INFORMATION GIVEN START

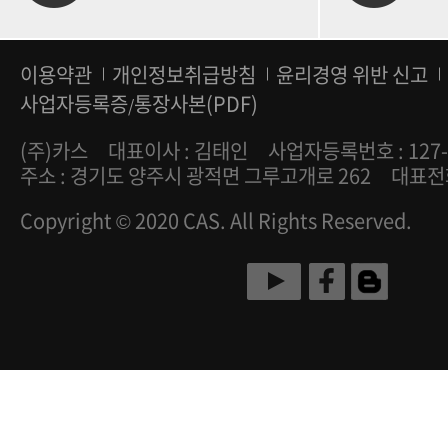
이용약관
개인정보취급방침
윤리경영 위반 신고
사업자등록증
통장사본(PDF)
/
(주)카스
대표이사 : 김태인
사업자등록번호 : 127-
주소 : 경기도 양주시 광적면 그루고개로 262
대표전화 
Copyright © 2020 CAS. All Rights Reserved.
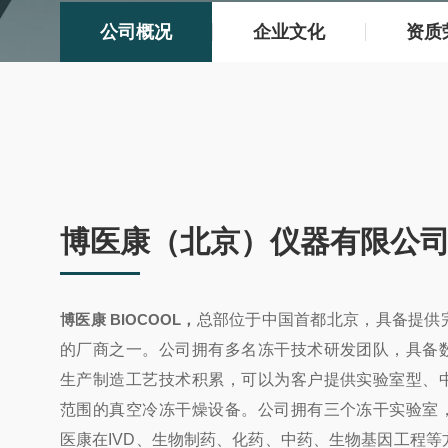
公司概况
企业文化
资质
博医康（北京）仪器有限公
博医康 BIOCOOL，
总部位于中国首都北京，具备提供
的厂商之一。公司拥有多名冻干技术研发团队，具备
生产制造工艺技术积累，可以为客户提供实验室型、
范围的真空冷冻干燥设备。公司拥有三个冻干实验室
医康在IVD、生物制药、化药、中药、生物基因工程等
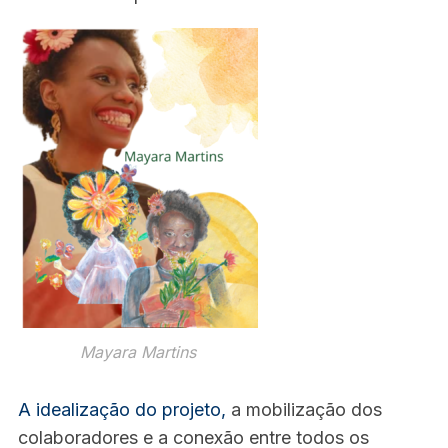
Mayara Martins
S
e
A idealização do projeto,
a mobilização dos
a
colaboradores e a conexão entre todos os
r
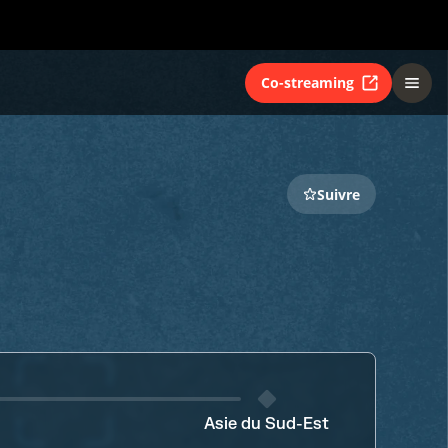
Co-streaming
Suivre
Asie du Sud-Est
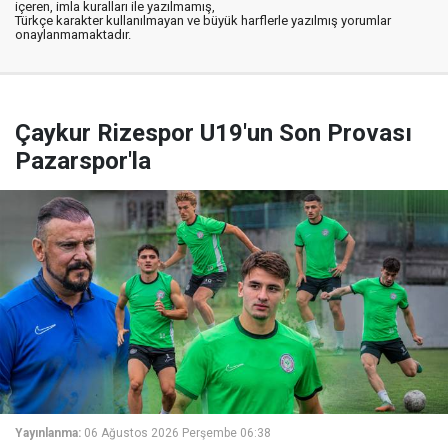
içeren, imla kuralları ile yazılmamış,
Türkçe karakter kullanılmayan ve büyük harflerle yazılmış yorumlar
onaylanmamaktadır.
Çaykur Rizespor U19'un Son Provası
Pazarspor'la
Yayınlanma:
06 Ağustos 2026 Perşembe 06:38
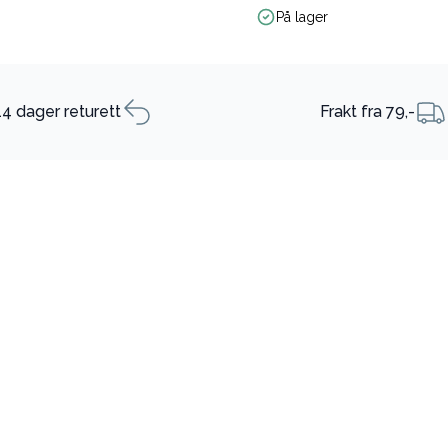
På lager
14 dager returett
Frakt fra 79,-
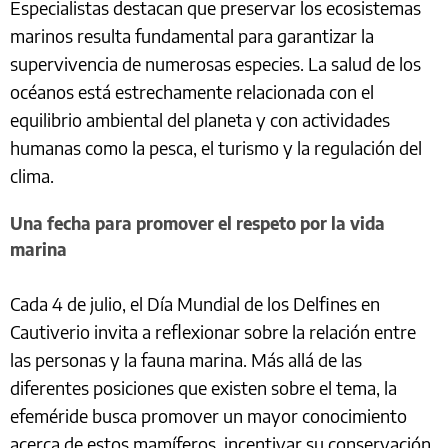
Especialistas destacan que preservar los ecosistemas
marinos resulta fundamental para garantizar la
supervivencia de numerosas especies. La salud de los
océanos está estrechamente relacionada con el
equilibrio ambiental del planeta y con actividades
humanas como la pesca, el turismo y la regulación del
clima.
Una fecha para promover el respeto por la vida
marina
Cada 4 de julio, el Día Mundial de los Delfines en
Cautiverio invita a reflexionar sobre la relación entre
las personas y la fauna marina. Más allá de las
diferentes posiciones que existen sobre el tema, la
efeméride busca promover un mayor conocimiento
acerca de estos mamíferos, incentivar su conservación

INFORMATION GIVEN END

◆ WHAT IS REQUIRED ◆
The answer should hold the lines from the one containing "efeméride busca promover" through the end of the entries above, set down exactly, with both ends included.

◆ OUTPUT FOR THIS TASK ◆
efeméride busca promover un mayor conocimiento
acerca de estos mamíferos, incentivar su conservación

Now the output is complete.